Secret decisions, no attack ads and no public dissent
To understand how China is choosing its new political leaders, just think of the election in the United States – although the winners of the two top spots were determined in advance, nobody knows exactly why they were chosen and any voting is done in secret by a select few. No attack ads, or dissent, allowed in public.
The Eighteenth National Congress of the Communist Party of China is a choreographed event that will have global reverberations.
Change in the world’s second-largest economy could have a substantial impact on international trade, and there is plenty of change coming. For the first time ever, China faces a labour shortage. That’s good news for the migrant workers making smartphones and bad news for their employers. China’s interests in Africa and Latin America, meanwhile, are reshaping continents, while the efforts of Chinese corporations to acquire assets in Canada is forcing Ottawa to sharpen policies on foreign takeovers.
The outcome of this super-synchronized ceremony will impact your business, your government’s foreign policy and your grocery bill.
This is the Communist Party of China’s official changing of the guard. Since 1972 they have taken place every five years.
Delegates choose 371 members of the central committee, 25 members of the Politburo and seven in the party’s Standing Committee – concentric circles of power within the party structure. In reality, “choose” isn’t the right verb. The next president, premier and Politburo members have been known for months, and groomed for years.
This is also supposed to be an evaluation of the Party’s progress report. But overt criticism of the leadership or the direction it has taken China is unlikely to mar the proceedings. The real politicking takes place behind closed doors.
Everyone watches the minutiae: Who is sitting beside whom onstage? What is the significance of the passages missing from 101-minute opening speech of outgoing paramount leader Hu Jintao? Even the order in which new Politburo members are presented can indicate who has more authority.
Representatives from China’s visible minorities are decked out in traditional garb, but they’re repeating the same party lines as thousands of other delegates, clad in identical red ties and sporting identical dyed black hair.
There are “big tent” parties, and then there is the Communist Party of China, with 80 million members.
The 2,270 delegates, elected by lower-level party members, are supposed to represent the whole country. There are governors, generals, academics, migrant workers, an Olympic swimmer. But this group is overwhelmingly old Han, the dominant ethnic minority in China, and male. More significantly, they are uniformly in favour of whatever it is the President says in his opening remarks.
A subsection of these delegates is supposed to represent China’s “United Front,” a conglomeration of democratic or “non-partisan” parties. They are either members of the CCP, or chosen by the party itself.
Xi Jinping was born into Communist Party royalty, the “princeling” son of a high-ranking revolutionary general. He has been moving up in the party’s ranks since 1974. A couple of big-time promotions five years ago (first secretary, then vice-president) put him on track as Mr. Hu’s heir apparent.

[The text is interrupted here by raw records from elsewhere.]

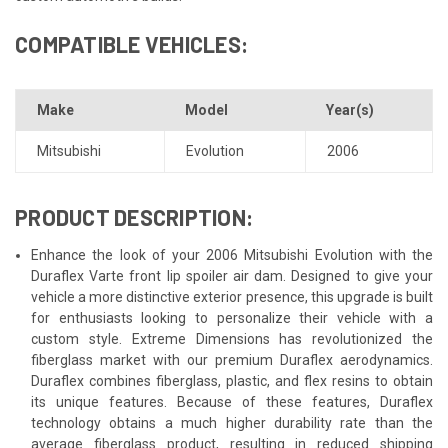
COMPATIBLE VEHICLES:
Make
Model
Year(s)
Mitsubishi
Evolution
2006
PRODUCT DESCRIPTION:
Enhance the look of your 2006 Mitsubishi Evolution with the
Duraflex Varte front lip spoiler air dam. Designed to give your
vehicle a more distinctive exterior presence, this upgrade is built
for enthusiasts looking to personalize their vehicle with a
custom style. Extreme Dimensions has revolutionized the
fiberglass market with our premium Duraflex aerodynamics.
Duraflex combines fiberglass, plastic, and flex resins to obtain
its unique features. Because of these features, Duraflex
technology obtains a much higher durability rate than the
average fiberglass product, resulting in reduced shipping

Mr. Xi is considered more charismatic than his somewhat dour predecessor. He also appears open to westernization (he has travelled extensively; his daughter attends Harvard University). But he also has closer ties to China’s military than Mr. Hu and hasn’t hesitated to take jabs at the country’s detractors. As he takes the helm of a newly confident China, this should make Japan and the Philippines nervous – and more likely to call on the U.S. for backup.
China’s Communist Party leaders have embraced capitalist-like economic liberalization in a system where 145,000 state-owned enterprises account for 35 per cent of the country’s business activity. They push citizens to superhuman levels of achievement, as long as that doesn’t include using the Internet freely.
But China is very different from the country Mr. Hu was handed 10 years ago. It is wealthier and has more pull internationally. It’s also much more complicated. Four years ago, you’d have been laughed at for suggesting a protest by middle-class residents would derail a polluting chemical plant. But that happened just last month. China’s Generation-Y population, born after 1985, is the first generation that didn’t have to worry about where the next meal was coming from. Prosperity isn’t enough for them. They want social and political freedom too.